## Your instructions
Produce a verbatim copy of the lines from the one holding "수수가 발생한 경우 법적 책임" through the last line of the listing, and nothing else.

## Stored data
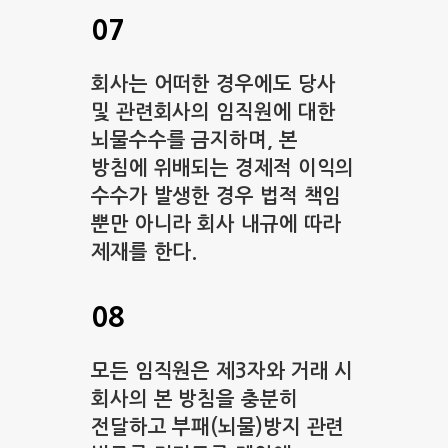
07
회사는 어떠한 경우에도 당사
및 관련회사의 임직원에 대한
뇌물수수를 금지하며, 본
방침에 위배되는 경제적 이익의
수수가 발생한 경우 법적 책임
뿐만 아니라 회사 내규에 따라
제재를 한다.
08
모든 임직원은 제3자와 거래 시
회사의 본 방침을 충분히
전달하고 부패(뇌물)방지 관련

## Answer box
수수가 발생한 경우 법적 책임
뿐만 아니라 회사 내규에 따라
제재를 한다.
08
모든 임직원은 제3자와 거래 시
회사의 본 방침을 충분히
전달하고 부패(뇌물)방지 관련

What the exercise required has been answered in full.